*Task statement*
Copy all lines below that use the word "IMPUESTOS".

::::::

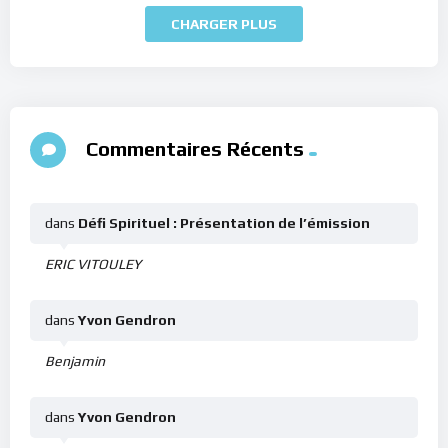
CHARGER PLUS
Commentaires Récents
dans
Défi Spirituel : Présentation de l’émission
ERIC VITOULEY
dans
Yvon Gendron
Benjamin
dans
Yvon Gendron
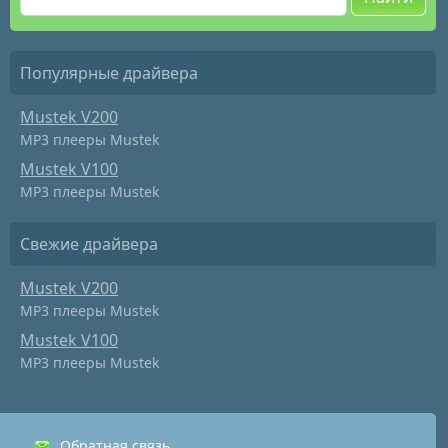
Популярные драйвера
Mustek V200
MP3 плееры Mustek
Mustek V100
MP3 плееры Mustek
Свежие драйвера
Mustek V200
MP3 плееры Mustek
Mustek V100
MP3 плееры Mustek
Обратная связь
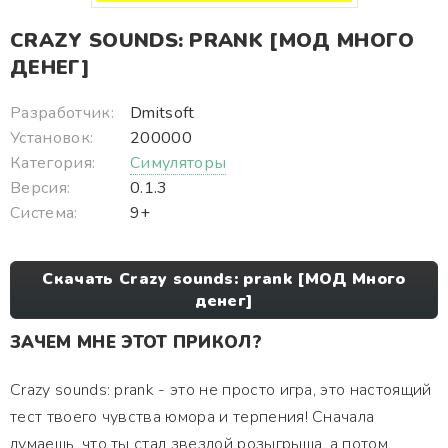
CRAZY SOUNDS: PRANK [МОД МНОГО
ДЕНЕГ]
Разработчик:
Dmitsoft
Установок:
200000
Категория:
Симуляторы
Версия:
0.1.3
Система:
9+
Скачать Crazy sounds: prank [МОД Много
денег]
ЗАЧЕМ МНЕ ЭТОТ ПРИКОЛ?
Crazy sounds: prank - это не просто игра, это настоящий
тест твоего чувства юмора и терпения! Сначала
думаешь, что ты стал звездой розыгрыша, а потом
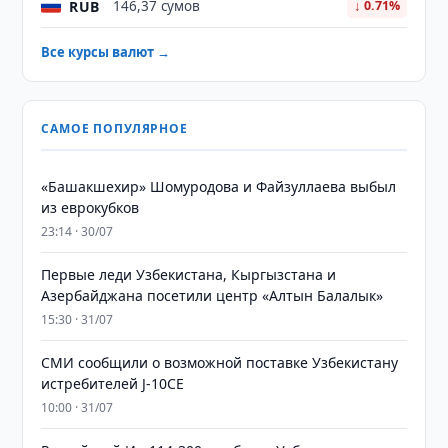
RUB
146,37 сумов
↓ 0.71%
Все курсы валют →
САМОЕ ПОПУЛЯРНОЕ
«Башакшехир» Шомуродова и Файзуллаева выбыл
из еврокубков
23:14 · 30/07
Первые леди Узбекистана, Кыргызстана и
Азербайджана посетили центр «Алтын Балалык»
15:30 · 31/07
СМИ сообщили о возможной поставке Узбекистану
истребителей J-10CE
10:00 · 31/07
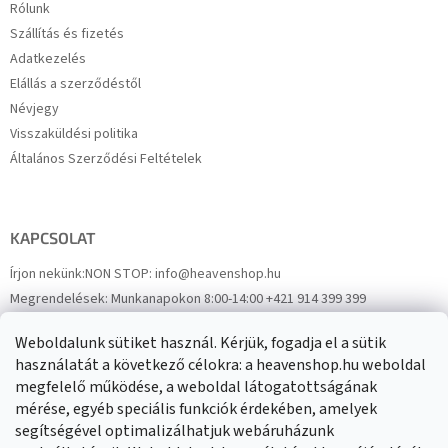
Rólunk
Szállítás és fizetés
Adatkezelés
Elállás a szerződéstől
Névjegy
Visszaküldési politika
Általános Szerződési Feltételek
KAPCSOLAT
Írjon nekünk:
NON STOP: info@heavenshop.hu
Megrendelések:
Munkanapokon 8:00-14:00 +421 914 399 399
Panaszok:
Munkanapokon 8:00-14:00 +421 914 399 399
Weboldalunk sütiket használ. Kérjük, fogadja el a sütik
Facebook
HeavenShop.sk
használatát a következő célokra: a heavenshop.hu weboldal
megfelelő működése, a weboldal látogatottságának
mérése, egyéb speciális funkciók érdekében, amelyek
Eredményeink
segítségével optimalizálhatjuk webáruházunk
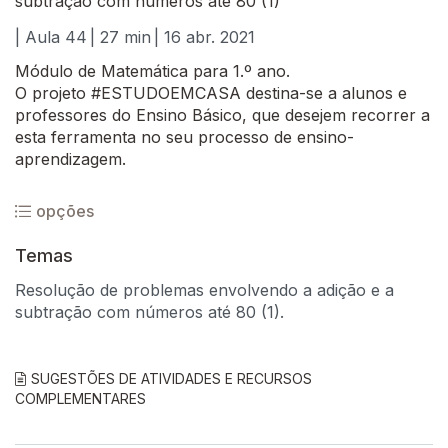
subtração com números até 80 (1)
| Aula 44
| 27 min
| 16 abr. 2021
Módulo de Matemática para 1.º ano.
O projeto #ESTUDOEMCASA destina-se a alunos e
professores do Ensino Básico, que desejem recorrer a
esta ferramenta no seu processo de ensino-
aprendizagem.
opções
Temas
Resolução de problemas envolvendo a adição e a
subtração com números até 80 (1).
SUGESTÕES DE ATIVIDADES E RECURSOS
COMPLEMENTARES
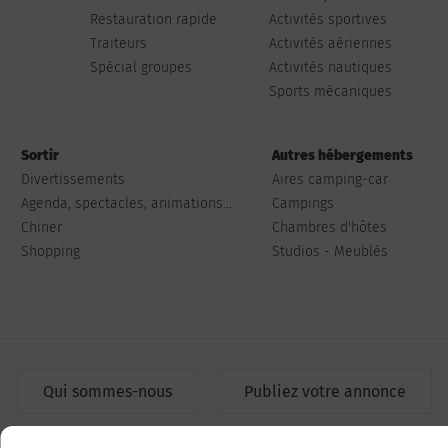
Restauration rapide
Activités sportives
Traiteurs
Activités aériennes
Spécial groupes
Activités nautiques
Sports mécaniques
Sortir
Autres hébergements
Divertissements
Aires camping-car
Agenda, spectacles, animations...
Campings
Chiner
Chambres d'hôtes
Shopping
Studios - Meublés
Qui sommes-nous
Publiez votre annonce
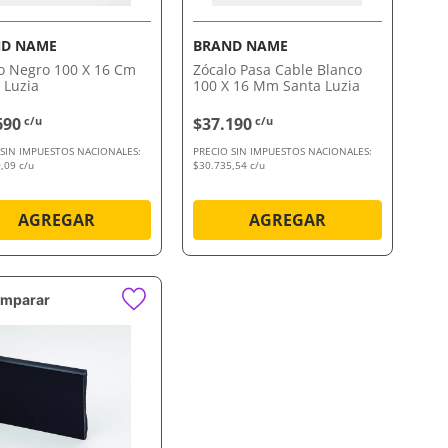
D NAME
BRAND NAME
o Negro 100 X 16 Cm
Zócalo Pasa Cable Blanco
 Luzia
100 X 16 Mm Santa Luzia
690
c/u
$37.190
c/u
 SIN IMPUESTOS NACIONALES:
PRECIO SIN IMPUESTOS NACIONALES:
,09 c/u
$30.735,54 c/u
AGREGAR
AGREGAR
mparar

::::::

*Task solution*
 SIN IMPUESTOS NACIONALES:
PRECIO SIN IMPUESTOS NACIONALES:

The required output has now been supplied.